摩訶不思議探偵局〜実相真実誘拐事件〜
今回、容疑者リストははぶきます。
独り言;『田中よ、北海道をつきっきろ』って、本当にやったら大変。

摩訶不思議探偵局〜実相真実誘拐事件〜奮闘編
真解「ハァ、ハァ、ハァ、ハァ………」
 真解は息を切らしながら、自転車をこいでいた。
 目的地まであと少し。残り時間もあと少し。急がなければ、真実が殺されてしまう。
真解「ハァ…ハァ……よ、よし……こ、この辺りだろう……ハァ……」
 真解は疲れきっていた。しかし、気になって腕時計を見る。
真解〔残り時間は…あと1分強! よかった…間に合った…〕
 間に合ったとわかると、体中から力が抜けていった。
 だが、すぐに真実の携帯電話が鳴った。今度はナンバーディスプレイを見ずに電話に出た。
真解「もしもし」
???「ミアイ マサトクンカナ?」
真解「ああ、そうだ」
 真解は息切れしながら答えた。
???「ドウヤラ、マニアッタヨウデスネ。シカシ、ヨクワカリマシタネ」
真解「ああ、本当だ。『田中よ、北海道をつきっきろ』だなんてふざけた真似しやがって。

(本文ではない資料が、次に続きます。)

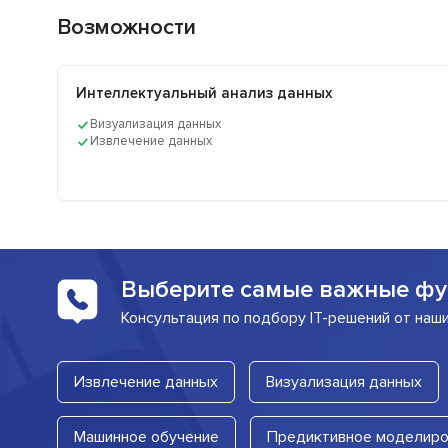
Возможности
Интеллектуальный анализ данных
Визуализация данных
Извлечение данных
Выберите самые важные фу
Консультация по подбору IT-решений от наш
Извлечение данных
Визуализация данных
Машинное обучение
Предиктивное моделиро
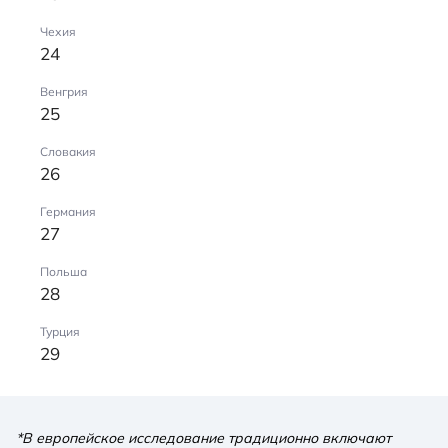
Чехия
24
Венгрия
25
Словакия
26
Германия
27
Польша
28
Турция
29
*В европейское исследование традиционно включают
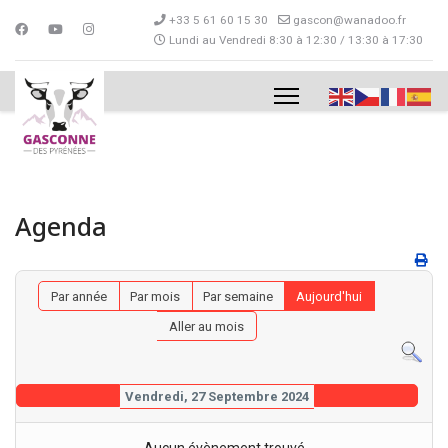
+33 5 61 60 15 30
gascon@wanadoo.fr
Lundi au Vendredi 8:30 à 12:30 / 13:30 à 17:30
Agenda
Par année
Par mois
Par semaine
Aujourd'hui
Aller au mois
Vendredi, 27 Septembre 2024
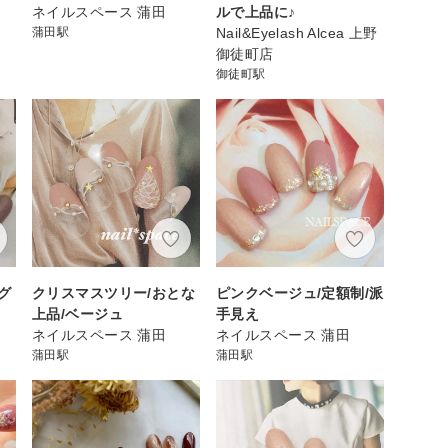
ネイルスペース 蒲田
ルで上品に♪
蒲田駅
Nail&Eyelash Alcea 上野
御徒町店
御徒町駅
グ
クリスマスツリー/おとな
ピンクベージュ/定額制/派
上品/ベージュ
手見え
ネイルスペース 蒲田
ネイルスペース 蒲田
蒲田駅
蒲田駅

   解読は実に単純。『田中』はそのまま『田の中』。『田』と言うの中は『+』…つまり、『十(10)』だ。『北海道』は『北』を表し、『つきっきろ』は『キロメートル』を表していた。つなげると、『10キロ北へ行け』と言う意味だ」
???「ゴ名答。サスガ名探偵デスネ」
真解「さぁ、真実を返せ!」
???「オット。タシカニワタシハココヲ指定シマシタガ、ココデ身代金ヲウケトルトハ言ッテマセンヨ?」
真解「なに?」
???「デハ、サッソク第2ラウンドトイキマショウカ?」
真解「ちょっと待ててめぇ!!」
???「キミハ、ワタシニハムカエル立場カナ? コッチニハ、キミノ妹ガイルンダヨ? ソウ、人質トイウ名ノネ…」
真解「くっ…」
???「ソウカ…。確カニ、ワタシノダス問題ニ答エテバカリジャチョットツマラナイネ。ヨシジャァ、ワタシガ誰カヲ当テルヒントヲヒトツアゲヨウ」
真解「なに?」
???「ワタシハ、イママデキミガデアッタ事件ノ中ノ、ドレカデデアッテイル」
真解「なんだと!?」
 そこで真解は気がついた。
真解〔そうか…。真実がそう簡単に誘拐されるだなんてどうも妙だと思っていたんだが、いままで出会った人物だったのか…〕
 となれば、口調から相手が誰かを判断することが出来るかもしれない。真解は、一生懸命いままで出会った人物を思い出した。
???「ソロソロイイカナ?」
真解「ああ。いいぜ。次の問題を出せ」
???「次モ、1度シカイワナイヨ? ヨクキイテナイト、失敗スルヨ?」
真解「前置きはいい。早くしろ」
???「マズ、キミノイルトコロカラサラニズット北ヘイケ。ソシテツキアタッタラ右ニ曲ガル。オナジ容量デ今度ハ左。ソシテ次ノツキアタリデ東。次ノツキアタリデ右。次ノツキアタリデ西ダ。ソノママツキアタリマデイケ」
真解「な、なんだと?」
???「イッタハズダ。1度シカイワナイヨト。オレハモウコレ以上ハ言ワナイ。セイゼイガンバルコトダナ」
 電話が切れた。
真解「くそっ!!」
 真解は携帯電話としまうと、空を見上げた。あいにく真解は方位磁針を持っていない。方位を知るには空を見上げ、太陽を見るしかないのだ。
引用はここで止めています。